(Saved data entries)
============================================================

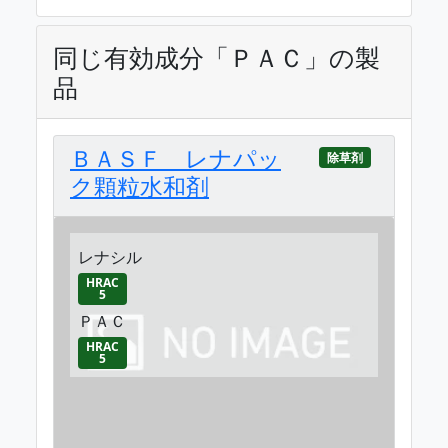
同じ有効成分「ＰＡＣ」の製
品
ＢＡＳＦ レナパッ
除草剤
ク顆粒水和剤
レナシル
HRAC
5
ＰＡＣ
HRAC
5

============================================================

• WHAT YOU WILL DO
Write the records out again exactly as shown above, keeping no pictures.

• TASK RESPONSE
同じ有効成分「ＰＡＣ」の製
品
ＢＡＳＦ レナパッ
除草剤
ク顆粒水和剤
レナシル
HRAC
5
ＰＡＣ
HRAC
5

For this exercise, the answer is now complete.